» **YOUR ASSIGNMENT**
Except for images, print the whole listing verbatim.

[RECORDS FOR THE EXERCISE — start]

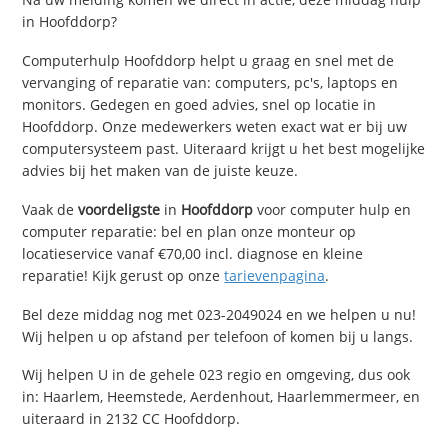
in Hoofddorp?
Computerhulp Hoofddorp helpt u graag en snel met de
vervanging of reparatie van: computers, pc's, laptops en
monitors. Gedegen en goed advies, snel op locatie in
Hoofddorp. Onze medewerkers weten exact wat er bij uw
computersysteem past. Uiteraard krijgt u het best mogelijke
advies bij het maken van de juiste keuze.
Vaak de
voordeligste
in
Hoofddorp
voor computer hulp en
computer reparatie: bel en plan onze monteur op
locatieservice vanaf €70,00 incl. diagnose en kleine
reparatie! Kijk gerust op onze
tarievenpagina
.
Bel deze middag nog met 023-2049024 en we helpen u nu!
Wij helpen u op afstand per telefoon of komen bij u langs.
Wij helpen U in de gehele 023 regio en omgeving, dus ook
in: Haarlem, Heemstede, Aerdenhout, Haarlemmermeer, en
uiteraard in 2132 CC Hoofddorp.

[RECORDS FOR THE EXERCISE — finish]

» **EXERCISE OUTPUT**
in Hoofddorp?
Computerhulp Hoofddorp helpt u graag en snel met de
vervanging of reparatie van: computers, pc's, laptops en
monitors. Gedegen en goed advies, snel op locatie in
Hoofddorp. Onze medewerkers weten exact wat er bij uw
computersysteem past. Uiteraard krijgt u het best mogelijke
advies bij het maken van de juiste keuze.
Vaak de
voordeligste
in
Hoofddorp
voor computer hulp en
computer reparatie: bel en plan onze monteur op
locatieservice vanaf €70,00 incl. diagnose en kleine
reparatie! Kijk gerust op onze
tarievenpagina
.
Bel deze middag nog met 023-2049024 en we helpen u nu!
Wij helpen u op afstand per telefoon of komen bij u langs.
Wij helpen U in de gehele 023 regio en omgeving, dus ook
in: Haarlem, Heemstede, Aerdenhout, Haarlemmermeer, en
uiteraard in 2132 CC Hoofddorp.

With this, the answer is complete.